Lectura de tabaquería, reconocimiento a una tradición

Lector de tabaqueríaLector de tabaquería La historia desde el surgimiento de la Villa recoge el apego de los ciudadanos a la tierra, los hombres y mujeres la han amasado, en la siembra del cultivo del tabaco para hacerla producir y luego en el tratamiento de la hoja para que de ella salga el puro habano de gran prestigio en el mundo. Según estudios, la práctica de las lecturas de tabaquería data del 1 de marzo de 1866, en San Antonio de los Baños.

El cultivo del tabaco se ha acompañado de las lecturas de tabaquería, arraigada tradición con siglo y medio de existencia en la Isla, recientemente declaradas como Patrimonio Cultural de la Nación. El Consejo Nacional de Patrimonio Cultural, en la declaración avaló la condición patrimonial de una de las prácticas más singulares de los obreros de la industria del tabaco en Cuba.

La tradición comenzó a fomentarse hacia 1865 en la fábrica El Fígaro, por iniciativa de un joven asturiano, escritor y tabaquero, Saturnino Martínez.
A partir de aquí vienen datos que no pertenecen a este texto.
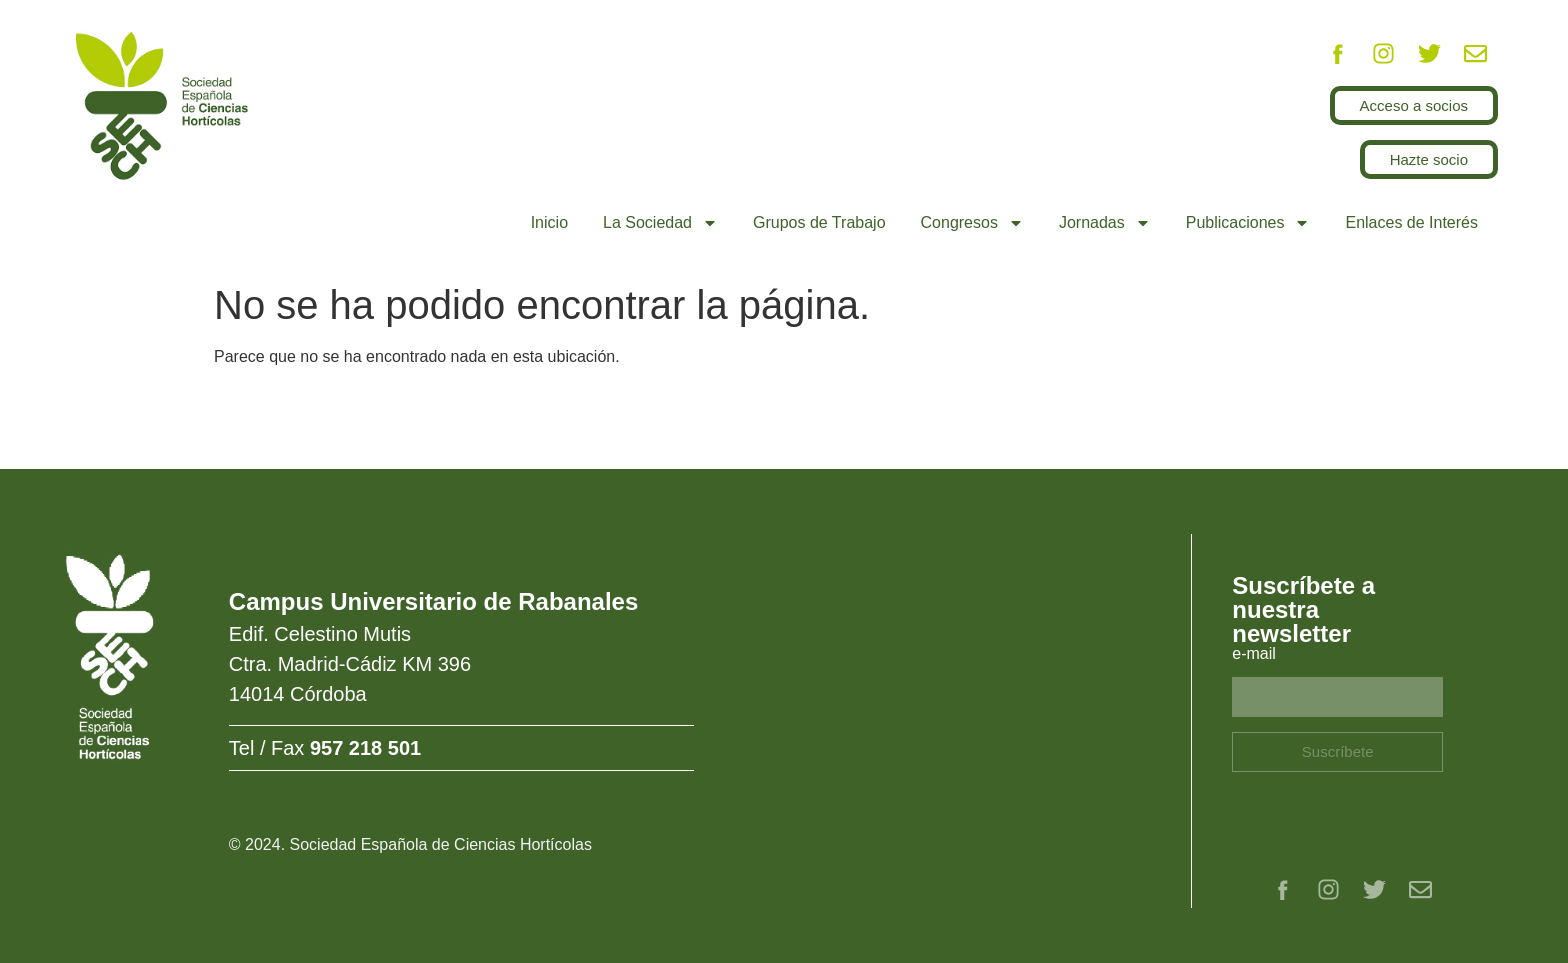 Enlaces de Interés (1411, 222)
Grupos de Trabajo (819, 222)
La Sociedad (660, 223)
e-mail (1254, 654)
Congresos (972, 223)
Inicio (549, 222)
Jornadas (1105, 223)
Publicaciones (1248, 223)
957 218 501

Muy pronto se extendió el ejercicio de la lectura en las fábricas y despalillos del país y en varios asentamientos de la migración cubana, así lo recordó Miguel Barnet, presidente de la UNEAC, al hablar en el acto, quien resaltó que precisamente entre los tabaqueros también se gestó el patriotismo a través los discursos de Martí que fueron leídos en voz alta en las tabaquerías de Tampa y Cayo Hueso a los obreros que vivían exiliados en esas ciudades norteamericanas.

La Unesco en su lista de Patrimonio Intangible, por su originalidad y porque ha salvaguardado un tesoro de la memoria viva de una colectividad reconoció esta práctica y es que con la lectura y a través de ella los hombres y mujeres sin dejar de laborar se apropian de conocimientos. En no pocos casos se parte de la prensa, la actualidad nacional y extranjera y además se complementa a partir de los intereses del colectivo y teniendo en cuenta la gran variedad de géneros literarios.

Los lectores ilustran con obras de José Martí, Dulce María Loinaz, Nicolás Guillén, Emilio Zola, Víctor Hugo, Balzac, Cervantes, Carlos Lobeira, Alejandro Dumas, Shakespeare. La gama de autores célebres, extranjeros o cubanos es amplia, rica en calidad y variada en temas. Condicionantes  porque no, del florecimiento de las marcas de habanos  con nombres como Romeo y Julieta y Montecristo.
Esta lectura, es una práctica educativa que a lo largo de su existencia en Cuba, no tiene análogos en otras partes del mundo, excepto en aquellos lugares donde la llevaron los propios tabaqueros emigrados.

La lectura logró el reconocimiento social y laboral que desde su creación se había buscado. Actualmente, existe el programa de la lectura para la promoción del acto de leer en todas las esferas de la vida social sin distinción de público. En especial el lector de tabaquería es un comunicador.

La lectura de tabaquerías es un acto muy singular dentro de la actividad económica, la permanencia de ella en estos centros le permitió ganarse un lugar en la idiosincrasia nacional por el apoyo incondicional a las causas de la libertad, así como para compartir conocimientos y alimentar la sabiduría en uno de los sectores económicos más importantes de la nación cubana: los tabaqueros. La lectura no solo entretiene sino que garantiza el aumento en la producción, y contribuye a elevar el  nivel intelectual de los trabajadores.

Al llegar a estos centros reconocemos las características de los que desempeñan este oficio. Dotado de instrucción, tener voz clara y pronunciación correcta, el lector requiere, de  una serie de aptitudes para realizar su actividad y, ante todo, debe ser capaz de asimilar la esencia del mensaje que se dispone a leer y transmitirlo de manera enfática, para mediar entre la fuente primaria de información y sus oyentes. Hábil y con fluidez en la lectura, tono y cadencia, lo cual le permite mantener la atención y conducirlos por los campos del saber.
La figura del lector de tabaquería es un componente importante en la consolidación de la clase obrera cubana y de la promoción de la cultura nacional.

Gracias a la lectura entra en el alma de los tabaqueros el conocimiento, hacen de ella el condimento espiritual para que la palabra y el tabaco se complementen en el rutinario misterio de la existencia y salga ese producto que nos distingue en el mundo porque lleva en sí el amor de muchos hombres y mujeres de la Nación.